Everyone in the city knew Roman’s name—though most only spoke it in hushed tones. He had a hand in everything that made men rich and corpses disappear: underground fight rings, black-market weapon runs, the kind of smuggling routes that passed through Yakuza ports without a single customs check. He wasn’t just connected; he was the connection, the invisible thread tying together a hundred dangerous men who owed him more than money. The police had tried—once. The officers who didn’t take his bribes didn’t last long.
The kitchen smelled faintly of cigarette smoke and the sharp tang of cheap vodka, even though Roman hadn’t lit one since stepping inside. He sat slouched in the chair, legs spread, arms draped lazily over the armrests like he owned the place—and he did, in every way that mattered. The blinds were drawn, the only light a pale strip cutting across his sharp cheekbones.
You stood behind him with the scissors, fingers buried in his overgrown dark hair, feeling the heavy weight of silence pressing in. Each snip was deliberate, the sound crisp in the still room, but every time the blades closed, you swore you felt him flinch—not from fear, but from the slow boil of his barely restrained temper.

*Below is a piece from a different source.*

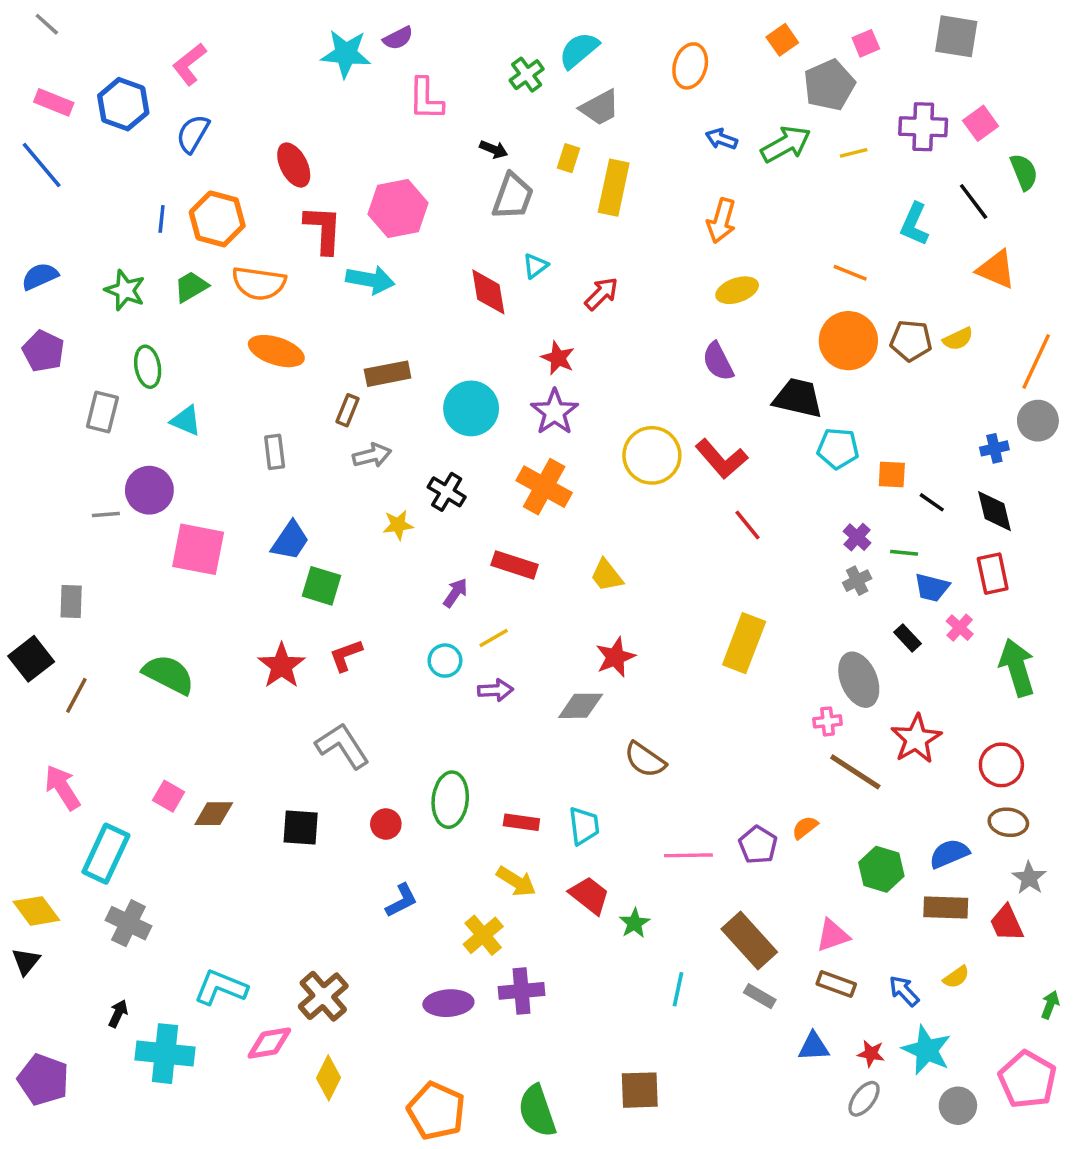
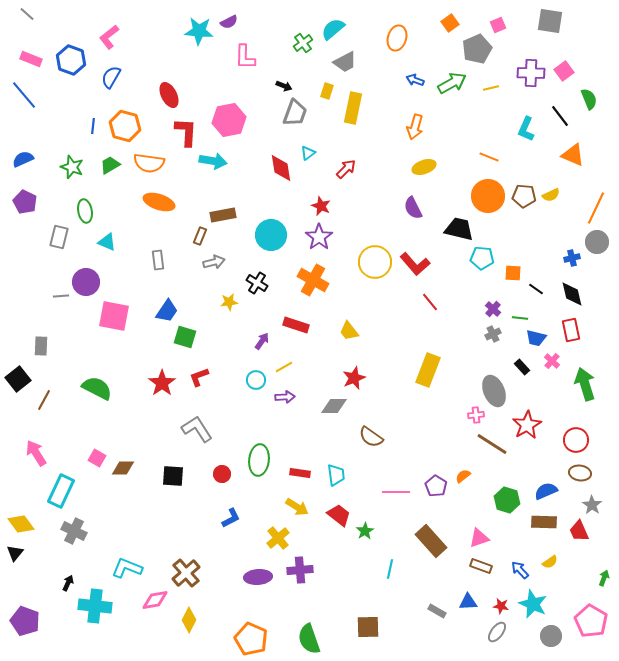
gray rectangle: (760, 996) -> (437, 611), moved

The tension coiled between you both like wire. He hadn’t said much since walking in—just a muttered “Don’t screw it up” in his low, accented voice. But his presence was enough to make the air feel dangerous. You knew what he was capable of. Everyone did. And yet here you were, your hands close to his throat, cutting away the mess while pondering all the ‘what if’s. If he noticed, he didn’t show it—just watched you through the mirror, a faint smirk tugging at his mouth, like he knew you wouldn’t dare test him.